SUPPLIED RECORDS >>

• • • • •

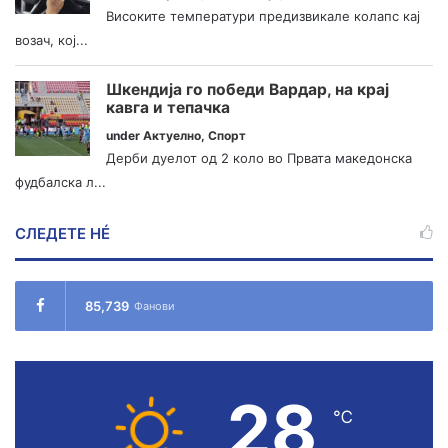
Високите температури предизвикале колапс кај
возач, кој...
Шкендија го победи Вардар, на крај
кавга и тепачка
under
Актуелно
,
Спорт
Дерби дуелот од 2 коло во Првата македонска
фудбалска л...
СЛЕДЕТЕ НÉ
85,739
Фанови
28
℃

• • • • •

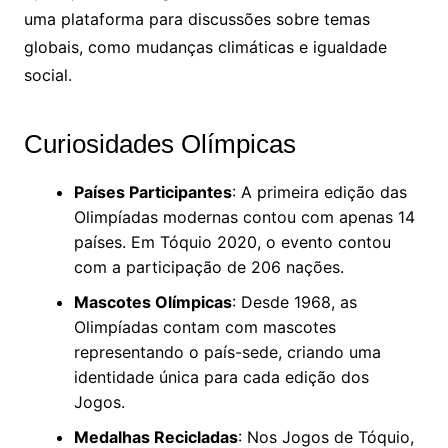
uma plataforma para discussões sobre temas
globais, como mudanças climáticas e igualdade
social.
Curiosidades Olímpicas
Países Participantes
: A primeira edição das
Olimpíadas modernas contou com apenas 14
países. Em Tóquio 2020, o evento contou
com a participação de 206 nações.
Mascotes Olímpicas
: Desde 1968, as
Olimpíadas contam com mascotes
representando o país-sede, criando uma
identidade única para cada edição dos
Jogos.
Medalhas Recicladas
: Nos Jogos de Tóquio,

• • • • •

INSTRUCTIONS TO FOLLOW >> Whenever a line of the material above contains the string "edição", copy that line out.

SOLUTION BELOW >>
: A primeira edição das
identidade única para cada edição dos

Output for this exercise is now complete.